Exercise goal: Copy all the lines of the data that include the word "wget".
Information provided below:
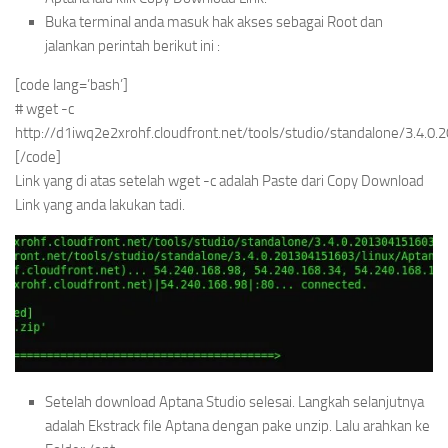
Buka terminal anda masuk hak akses sebagai Root dan
jalankan perintah berikut ini :
[code lang=’bash’]
# wget -c
http://d1iwq2e2xrohf.cloudfront.net/tools/studio/standalone/3.4
[/code]
Link yang di atas setelah wget -c adalah Paste dari Copy Download
Link yang anda lakukan tadi.
Setelah download Aptana Studio selesai. Langkah selanjutnya
adalah Ekstrack file Aptana dengan pake unzip. Lalu arahkan ke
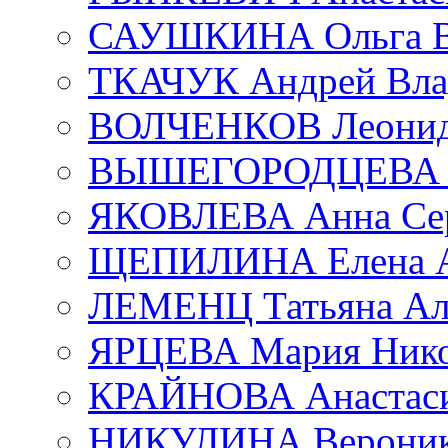
САУШКИНА Ольга В
ТКАЧУК Андрей Вла
ВОЛЧЕНКОВ Леонид 
ВЫШЕГОРОДЦЕВА Е
ЯКОВЛЕВА Анна Сер
ЩЕПИЛИНА Елена А
ЛЕМЕНЦ Татьяна Ал
ЯРЦЕВА Мария Нико
КРАЙНОВА Анастаси
НИКУЛИНА Вероник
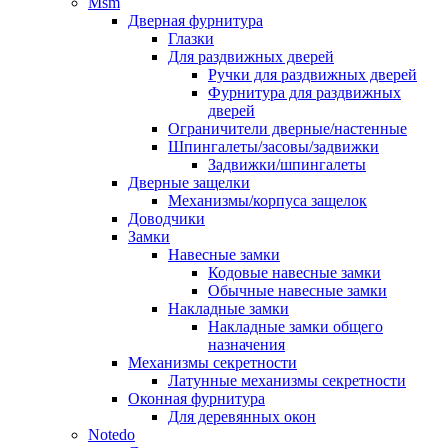
Msm
Дверная фурнитура
Глазки
Для раздвижных дверей
Ручки для раздвижных дверей
Фурнитура для раздвижных
дверей
Ограничители дверные/настенные
Шпингалеты/засовы/задвижки
Задвижки/шпингалеты
Дверные защелки
Механизмы/корпуса защелок
Доводчики
Замки
Навесные замки
Кодовые навесные замки
Обычные навесные замки
Накладные замки
Накладные замки общего
назначения
Механизмы секретности
Латунные механизмы секретности
Оконная фурнитура
Для деревянных окон
Notedo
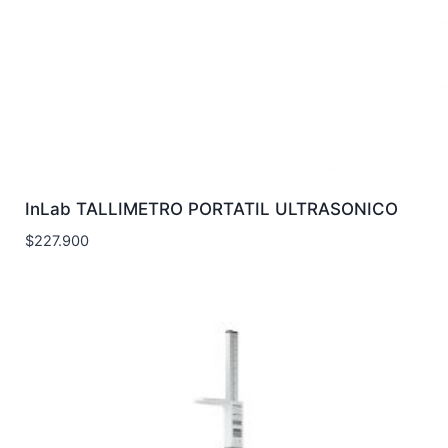
InLab TALLIMETRO PORTATIL ULTRASONICO
$
227.900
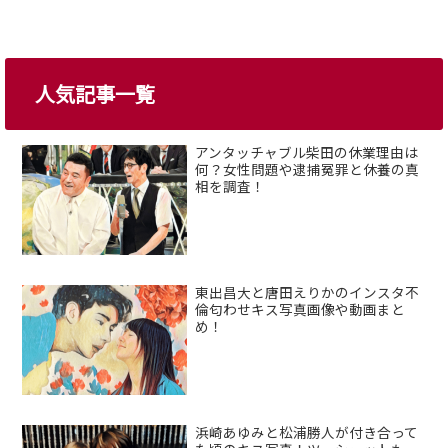
人気記事一覧
アンタッチャブル柴田の休業理由は
何？女性問題や逮捕冤罪と休養の真
相を調査！
東出昌大と唐田えりかのインスタ不
倫匂わせキス写真画像や動画まと
め！
浜崎あゆみと松浦勝人が付き合って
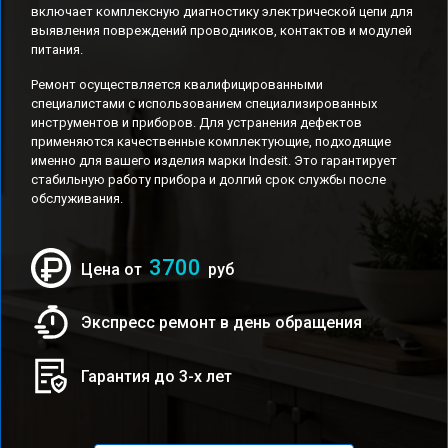
включает комплексную диагностику электрической цепи для
выявления повреждений проводников, контактов и модулей
питания.
Ремонт осуществляется квалифицированными
специалистами с использованием специализированных
инструментов и приборов. Для устранения дефектов
применяются качественные комплектующие, подходящие
именно для вашего изделия марки Indesit. Это гарантирует
стабильную работу прибора и долгий срок службы после
обслуживания.
3700
Цена от
руб
Экспресс ремонт в день обращения
Гарантия до 3-х лет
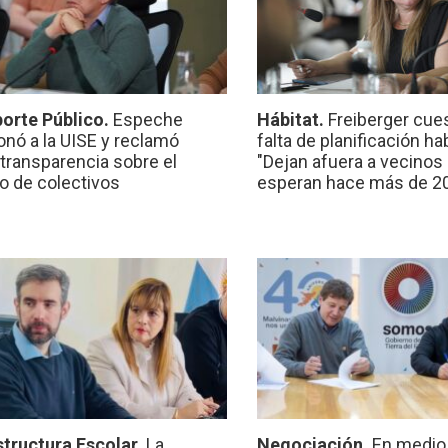
orte Público.
Espeche
Hábitat.
Freiberger cues
onó a la UISE y reclamó
falta de planificación ha
transparencia sobre el
"Dejan afuera a vecinos
io de colectivos
esperan hace más de 2
structura Escolar.
La
Negociación.
En medio 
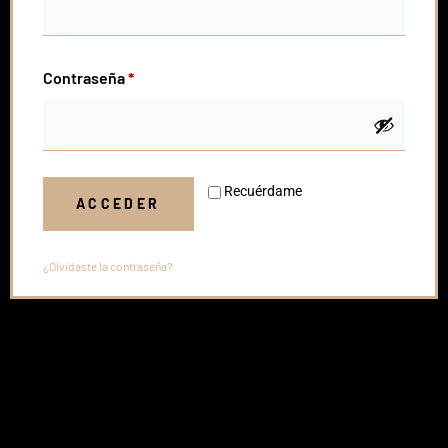
Contraseña
*
Recuérdame
ACCEDER
¿Olvidaste la contraseña?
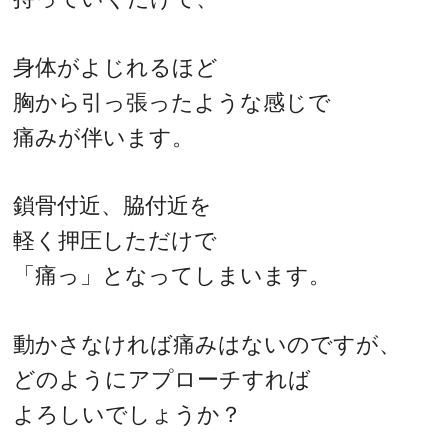
身体がよじれるほど
胸から引っ張ったような感じで
痛みが伴います。
鎖骨付近、脇付近を
軽く押圧しただけで
「痛っ」となってしまいます。
動かさなければ痛みはないのですが、
どのようにアプローチすれば
よろしいでしょうか？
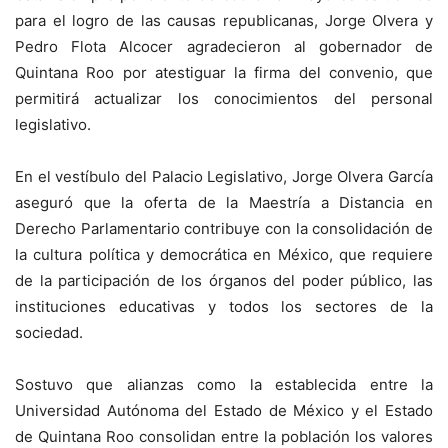
para el logro de las causas republicanas, Jorge Olvera y
Pedro Flota Alcocer agradecieron al gobernador de
Quintana Roo por atestiguar la firma del convenio, que
permitirá actualizar los conocimientos del personal
legislativo.
En el vestíbulo del Palacio Legislativo, Jorge Olvera García
aseguró que la oferta de la Maestría a Distancia en
Derecho Parlamentario contribuye con la consolidación de
la cultura política y democrática en México, que requiere
de la participación de los órganos del poder público, las
instituciones educativas y todos los sectores de la
sociedad.
Sostuvo que alianzas como la establecida entre la
Universidad Autónoma del Estado de México y el Estado
de Quintana Roo consolidan entre la población los valores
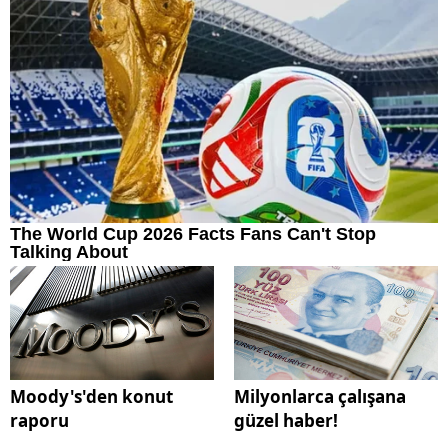
Moody's'den konut
Milyonlarca çalışana
raporu
güzel haber!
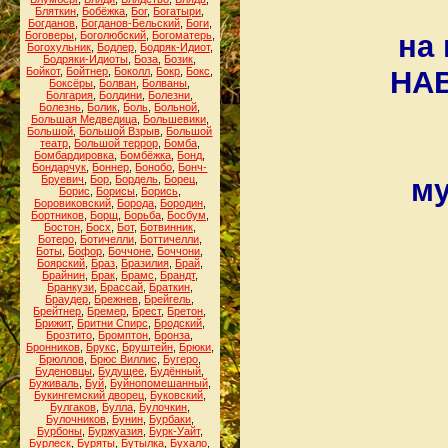
Бляткин
,
Бобёжка
,
Бог
,
Богатыри
,
Богданов
,
Богданов-Бельский
,
Боги
,
Боговеры
,
Боголюбский
,
Богоматерь
,
на
Богохульник
,
Бодлер
,
Бодряк-Идиот
,
Бодряки-Идиоты
,
Боза
,
Бозик
,
Бойкот
,
Бойтнер
,
Боколл
,
Бокр
,
Бокс
,
НАВ
Боксёры
,
Болван
,
Болваны
,
Болгария
,
Болдини
,
Болезни
,
Болезнь
,
Болик
,
Боль
,
Больной
,
Большая Медведица
,
Большевики
,
Большой
,
Большой Взрыв
,
Большой
театр
,
Большой террор
,
Бомба
,
Бомбардировка
,
Бомбёжка
,
Бонд
,
Бондарчук
,
Боннер
,
Бонобо
,
Бонч-
Бруевич
,
Бор
,
Бордель
,
Борец
,
му
Борис
,
Борисы
,
Борись
,
Боровиковский
,
Борода
,
Бородин
,
Бортников
,
Борщ
,
Борьба
,
Босбум
,
Бостон
,
Босх
,
Бот
,
Ботвинник
,
Ботеро
,
Ботичелли
,
Боттичелли
,
Боты
,
Бофор
,
Боччоне
,
Боччони
,
Боярский
,
Браз
,
Бразилия
,
Брай
,
Брайнин
,
Брак
,
Брамс
,
Брандт
,
Бранкузи
,
Брассай
,
Браткин
,
Браудер
,
Брежнев
,
Брейгель
,
Брейтнер
,
Бремер
,
Брест
,
Бретон
,
Брижит
,
Бритни Спирс
,
Бродский
,
Брозтито
,
Бромптон
,
Бронза
,
Бронников
,
Брукс
,
Бруштейн
,
Брюки
,
Брюллов
,
Брюс Виллис
,
Бугеро
,
Буденовцы
,
Будущее
,
Будённый
,
Буживаль
,
Буй
,
Буйнопомешанный
,
Букингемский дворец
,
Буковский
,
Булгаков
,
Булла
,
Булочкин
,
Булочников
,
Бунин
,
Бурбаки
,
Бурбоны
,
Буржуазия
,
Бурк-Уайт
,
Бурлеск
,
Буряты
,
Бутылка
,
Бухало
,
End of Information provided.
Result for this task:
# wget -c
Link yang di atas setelah wget -c adalah Paste dari Copy Download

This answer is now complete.